Communication Studies

Kathleen Hall Jamieson is Elizabeth Ware Packard Professor of Communication at the University of Pennsylvania’s Annenberg School for Communication, the Walter and Leonore Annenberg Director of the university’s Annenberg Public Policy Center, and Program Director of the Annenberg Retreat at Sunnylands.

Jamieson has authored or co-authored 16 books, most recently Cyberwar: How Russian Hackers and Trolls Helped Elect a President (Oxford University Press), which won the 2019 R.R. Hawkins Award from the Association of American Publishers. Including Cyberwar, six of the books that Jamieson has authored or co-authored have received a total of nine political science or communication book awards (Packaging the Presidency, Eloquence in an Electronic Age, Spiral of Cynicism, Presidents Creating the Presidency, and The Obama Victory.) She recently co-edited The Oxford Handbook of Political Communication and The Oxford Handbook of the Science of Science Communication.

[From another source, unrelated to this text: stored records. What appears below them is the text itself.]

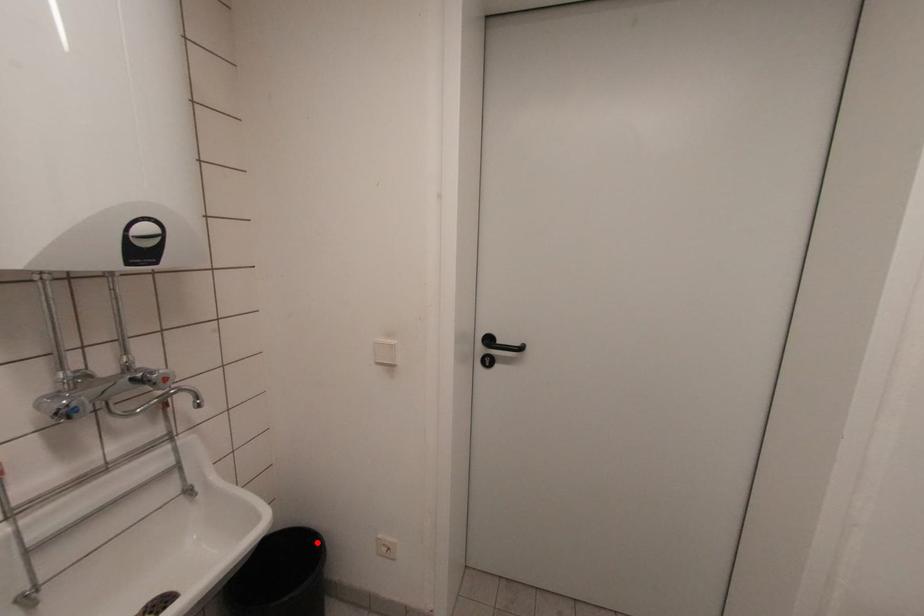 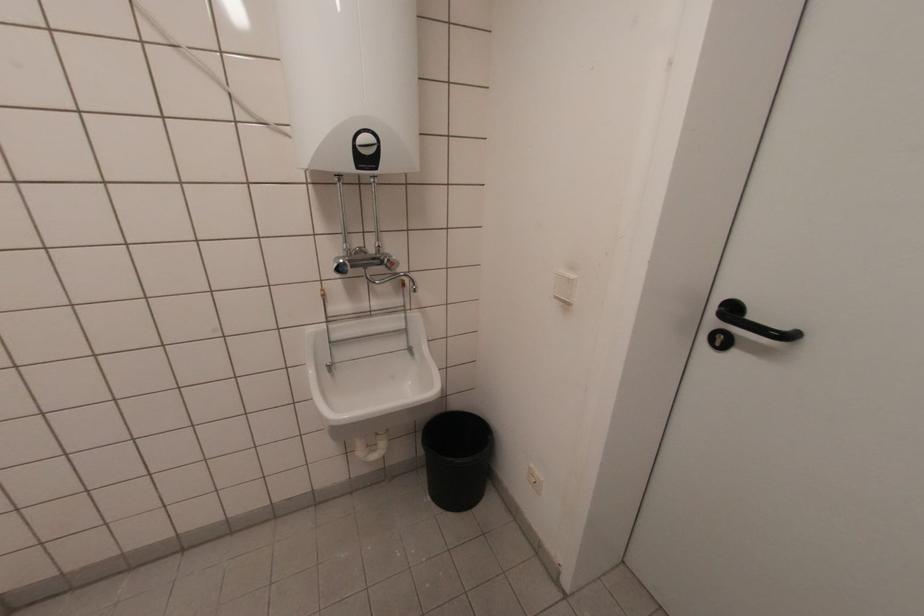 Locate, in the second image, the point that corresponds to the highlighted location in the first image.

(490, 438) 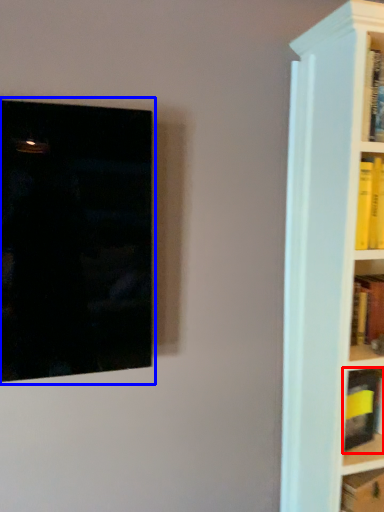 Question: Which of the following is the closest to the observer, book (highlighted by a red box) or picture frame (highlighted by a blue box)?

Choices:
 (A) book
 (B) picture frame

Answer: (B) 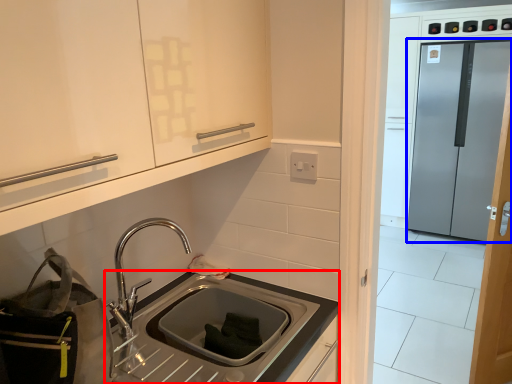 Question: Which object is further to the camera taking this photo, countertop (highlighted by a red box) or glass door (highlighted by a blue box)?

Choices:
 (A) countertop
 (B) glass door

Answer: (B) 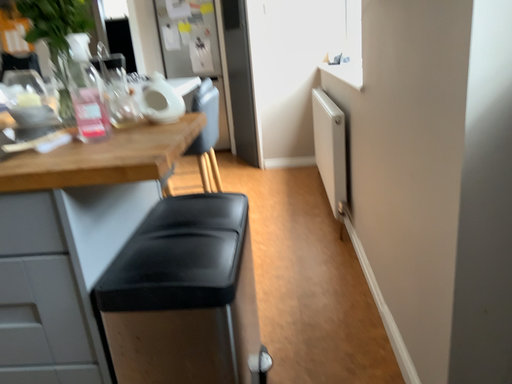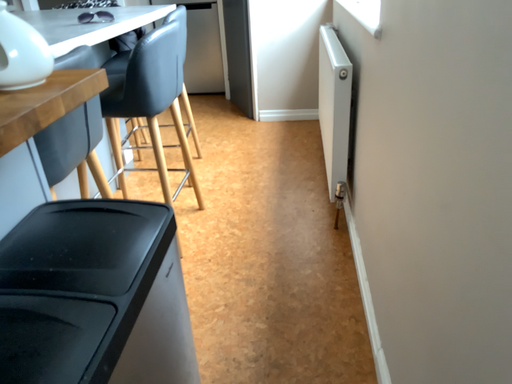 Question: Which way did the camera rotate in the video?

Choices:
 (A) rotated upward
 (B) rotated downward

Answer: (B) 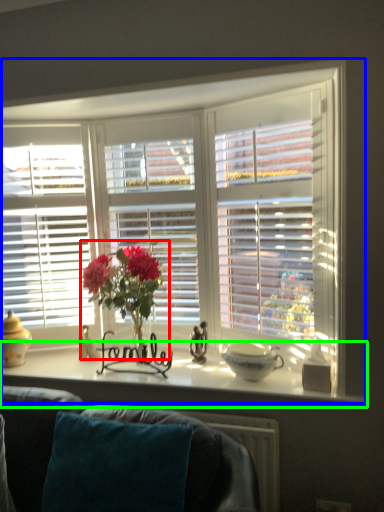 Question: Based on their relative distances, which object is nearer to floral arrangement (highlighted by a red box)? Choose from window (highlighted by a blue box) and window sill (highlighted by a green box).

Choices:
 (A) window
 (B) window sill

Answer: (B)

Jamieson has won university-wide teaching awards at each of the three universities at which she has taught and has delivered the American Political Science Association’s Ithiel de Sola Poole Lecture, the National Communication Association’s Arnold Lecture, and the NASEM Division of Behavioral and Social Sciences and Education Henry and Bryna David Lecture. Her paper “Implications of the Demise of ‘Fact’ in Political Discourse” received the American Philosophical Society’s 2016 Henry Allen Moe Prize.

Jamieson’s work has been funded by the FDA and the MacArthur, Ford, Carnegie, Pew, Robert Wood Johnson, Packard, and Annenberg Foundations. She is the co-founder of FactCheck.org and its subsidiary site, SciCheck, and director of The Sunnylands Constitution Project, which has produced more than 30 award-winning films on the Constitution for high school students.

Jamieson is a fellow of the American Academy of Arts and Sciences, the American Philosophical Society, the American Academy of Political and Social Science, and the International Communication Association, and a past president of the American Academy of Political and Social Science. She was awarded the National Academy of Sciences’ Public Welfare Medal, its most prestigious award, in 2020 for her “non-partisan crusade to ensure the integrity of facts in public discourse and development of the science of scientific communication to promote public understanding of complex issues.”